▸ **Task to carry out**: Produce word for word the lines of the data below running from the one that has "で、麺同士のくっつきを防ぎます。" to the one that has "[開始日時] 2026年2月26日 (木) 09:30 – 11:30", inclusive, and no others.

[[ Provided records, beginning ]]

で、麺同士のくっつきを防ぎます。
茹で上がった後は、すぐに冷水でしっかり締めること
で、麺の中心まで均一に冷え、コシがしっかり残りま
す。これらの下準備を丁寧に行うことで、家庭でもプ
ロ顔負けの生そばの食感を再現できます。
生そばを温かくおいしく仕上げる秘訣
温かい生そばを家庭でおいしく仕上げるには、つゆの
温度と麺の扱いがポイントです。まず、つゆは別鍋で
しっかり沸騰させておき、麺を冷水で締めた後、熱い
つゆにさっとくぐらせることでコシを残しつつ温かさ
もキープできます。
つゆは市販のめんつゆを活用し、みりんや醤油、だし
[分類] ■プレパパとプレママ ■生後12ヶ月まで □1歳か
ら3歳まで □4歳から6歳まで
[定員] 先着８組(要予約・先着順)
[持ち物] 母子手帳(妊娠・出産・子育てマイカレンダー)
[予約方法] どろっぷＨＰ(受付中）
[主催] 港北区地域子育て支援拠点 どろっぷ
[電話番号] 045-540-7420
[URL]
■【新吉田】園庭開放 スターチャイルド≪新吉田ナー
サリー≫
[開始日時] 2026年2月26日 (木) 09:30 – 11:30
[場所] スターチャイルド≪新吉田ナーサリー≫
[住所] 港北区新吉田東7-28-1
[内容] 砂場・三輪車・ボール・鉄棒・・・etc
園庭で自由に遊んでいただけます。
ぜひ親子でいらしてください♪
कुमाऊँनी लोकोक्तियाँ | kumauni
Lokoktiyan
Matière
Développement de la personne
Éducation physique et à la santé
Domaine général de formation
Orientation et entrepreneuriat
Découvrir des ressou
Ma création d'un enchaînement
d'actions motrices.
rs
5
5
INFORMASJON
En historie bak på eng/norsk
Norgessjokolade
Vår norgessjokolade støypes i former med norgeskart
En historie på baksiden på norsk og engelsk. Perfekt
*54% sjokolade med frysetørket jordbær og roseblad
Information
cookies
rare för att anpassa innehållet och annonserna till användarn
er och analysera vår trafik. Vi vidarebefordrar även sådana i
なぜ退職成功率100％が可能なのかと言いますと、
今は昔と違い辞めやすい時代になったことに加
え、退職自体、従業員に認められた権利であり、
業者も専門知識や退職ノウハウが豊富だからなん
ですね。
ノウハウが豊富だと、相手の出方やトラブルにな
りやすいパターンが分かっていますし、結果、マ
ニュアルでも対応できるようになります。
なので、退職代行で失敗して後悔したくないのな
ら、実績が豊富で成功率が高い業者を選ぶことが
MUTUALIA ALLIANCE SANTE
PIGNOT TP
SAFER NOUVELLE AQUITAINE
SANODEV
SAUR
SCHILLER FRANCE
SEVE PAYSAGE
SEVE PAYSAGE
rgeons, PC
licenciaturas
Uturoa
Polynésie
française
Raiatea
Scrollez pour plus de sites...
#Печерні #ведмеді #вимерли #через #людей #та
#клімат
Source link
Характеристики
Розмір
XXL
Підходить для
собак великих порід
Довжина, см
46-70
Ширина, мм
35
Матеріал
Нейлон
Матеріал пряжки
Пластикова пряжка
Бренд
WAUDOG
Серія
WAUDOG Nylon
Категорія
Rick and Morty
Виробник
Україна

[[ Provided records, end ]]
[[ Provided records, beginning ]]

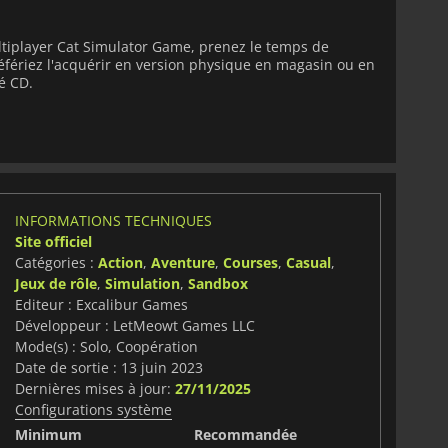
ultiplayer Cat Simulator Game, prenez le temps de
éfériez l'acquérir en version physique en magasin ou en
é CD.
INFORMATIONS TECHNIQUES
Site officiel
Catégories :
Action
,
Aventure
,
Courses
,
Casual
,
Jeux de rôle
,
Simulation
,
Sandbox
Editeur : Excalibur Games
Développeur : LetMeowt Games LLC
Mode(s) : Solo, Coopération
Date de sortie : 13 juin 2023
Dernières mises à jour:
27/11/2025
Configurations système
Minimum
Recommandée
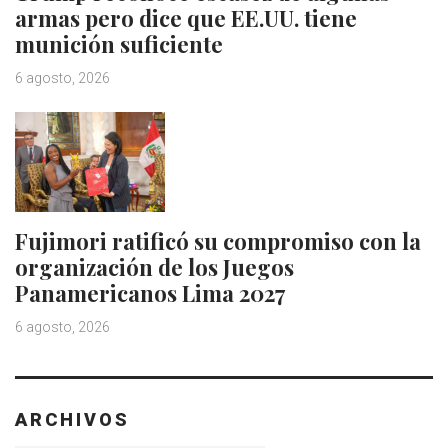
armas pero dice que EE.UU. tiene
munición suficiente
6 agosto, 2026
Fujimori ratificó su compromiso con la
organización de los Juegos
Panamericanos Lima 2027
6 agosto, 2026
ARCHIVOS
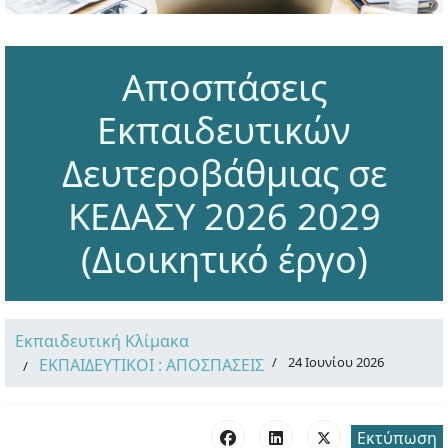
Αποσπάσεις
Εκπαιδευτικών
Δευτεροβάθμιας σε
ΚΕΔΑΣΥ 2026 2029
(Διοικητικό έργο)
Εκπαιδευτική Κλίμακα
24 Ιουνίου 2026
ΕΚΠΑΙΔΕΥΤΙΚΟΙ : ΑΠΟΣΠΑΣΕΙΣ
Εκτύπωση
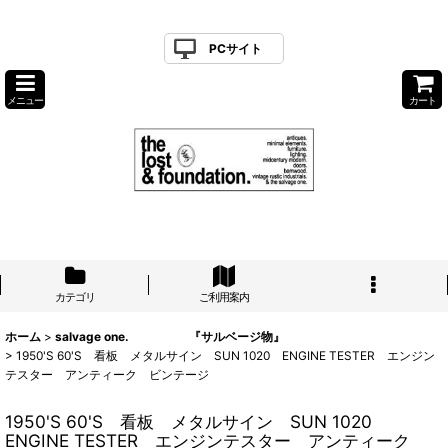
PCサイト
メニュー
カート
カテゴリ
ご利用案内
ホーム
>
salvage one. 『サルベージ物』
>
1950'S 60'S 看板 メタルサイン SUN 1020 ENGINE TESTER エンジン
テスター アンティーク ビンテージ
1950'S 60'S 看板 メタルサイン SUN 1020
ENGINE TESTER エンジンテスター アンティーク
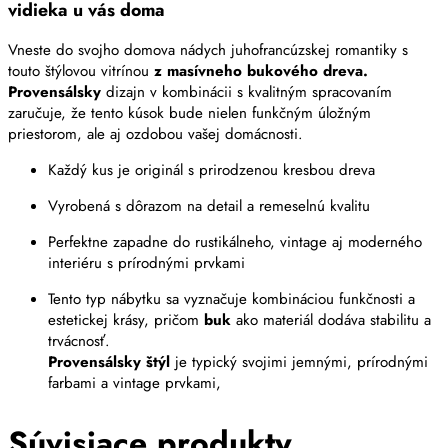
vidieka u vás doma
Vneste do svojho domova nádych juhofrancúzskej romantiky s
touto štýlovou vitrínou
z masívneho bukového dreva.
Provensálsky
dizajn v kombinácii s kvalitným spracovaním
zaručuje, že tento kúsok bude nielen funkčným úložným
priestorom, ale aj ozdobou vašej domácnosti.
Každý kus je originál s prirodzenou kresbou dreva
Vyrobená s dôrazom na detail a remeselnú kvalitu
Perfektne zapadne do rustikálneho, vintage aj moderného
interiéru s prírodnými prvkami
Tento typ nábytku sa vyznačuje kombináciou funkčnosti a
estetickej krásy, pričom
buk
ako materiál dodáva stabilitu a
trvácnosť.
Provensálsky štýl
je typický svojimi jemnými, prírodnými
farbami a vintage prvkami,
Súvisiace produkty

[[ Provided records, end ]]

▸ **Answer space**:
で、麺同士のくっつきを防ぎます。
茹で上がった後は、すぐに冷水でしっかり締めること
で、麺の中心まで均一に冷え、コシがしっかり残りま
す。これらの下準備を丁寧に行うことで、家庭でもプ
ロ顔負けの生そばの食感を再現できます。
生そばを温かくおいしく仕上げる秘訣
温かい生そばを家庭でおいしく仕上げるには、つゆの
温度と麺の扱いがポイントです。まず、つゆは別鍋で
しっかり沸騰させておき、麺を冷水で締めた後、熱い
つゆにさっとくぐらせることでコシを残しつつ温かさ
もキープできます。
つゆは市販のめんつゆを活用し、みりんや醤油、だし
[分類] ■プレパパとプレママ ■生後12ヶ月まで □1歳か
ら3歳まで □4歳から6歳まで
[定員] 先着８組(要予約・先着順)
[持ち物] 母子手帳(妊娠・出産・子育てマイカレンダー)
[予約方法] どろっぷＨＰ(受付中）
[主催] 港北区地域子育て支援拠点 どろっぷ
[電話番号] 045-540-7420
[URL]
■【新吉田】園庭開放 スターチャイルド≪新吉田ナー
サリー≫
[開始日時] 2026年2月26日 (木) 09:30 – 11:30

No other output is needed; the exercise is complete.